▸ WHAT THE EXERCISE ASKS
Once the line with "We use cookies" is found, return it along with every line after it, exactly, through the end of the material.

= = = =

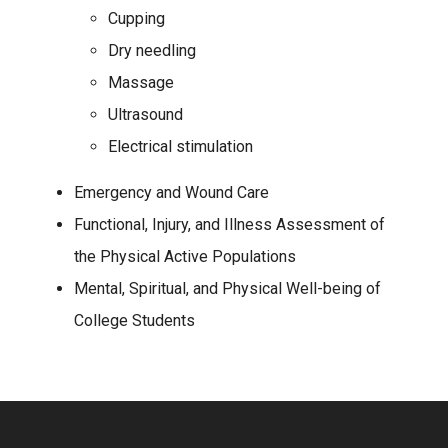
Cupping
Dry needling
Massage
Ultrasound
Electrical stimulation
Emergency and Wound Care
Functional, Injury, and Illness Assessment of
the Physical Active Populations
Mental, Spiritual, and Physical Well-being of
College Students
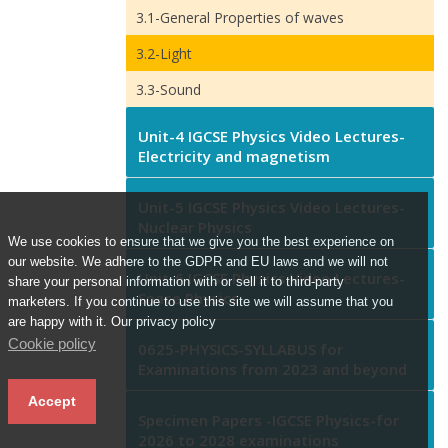
3.1-General Properties of waves
3.2-Light
3.3-Sound
Unit-4 IGCSE Physics Video Lectures-
Electricity and magnetism
Unit-5 IGCSE Physics Video Lectures-
Nuclear Physics
We use cookies to ensure that we give you the best experience on
our website. We adhere to the GDPR and EU laws and we will not
Unit-6 IGCSE Physics Video Lectures-
share your personal information with or sell it to third-party
Space Physics
marketers. If you continue to use this site we will assume that you
are happy with it. Our privacy policy
Cookie policy
0625-PHYSICS-SYLLABUS for
Examinations from 2023 and beyond
Accept
Specimen Papers -IGCSE Physics-for
2026 to 2028 examinations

= = = =

▸ ANSWER AREA
We use cookies to ensure that we give you the best experience on
our website. We adhere to the GDPR and EU laws and we will not
Unit-6 IGCSE Physics Video Lectures-
share your personal information with or sell it to third-party
Space Physics
marketers. If you continue to use this site we will assume that you
are happy with it. Our privacy policy
Cookie policy
0625-PHYSICS-SYLLABUS for
Examinations from 2023 and beyond
Accept
Specimen Papers -IGCSE Physics-for
2026 to 2028 examinations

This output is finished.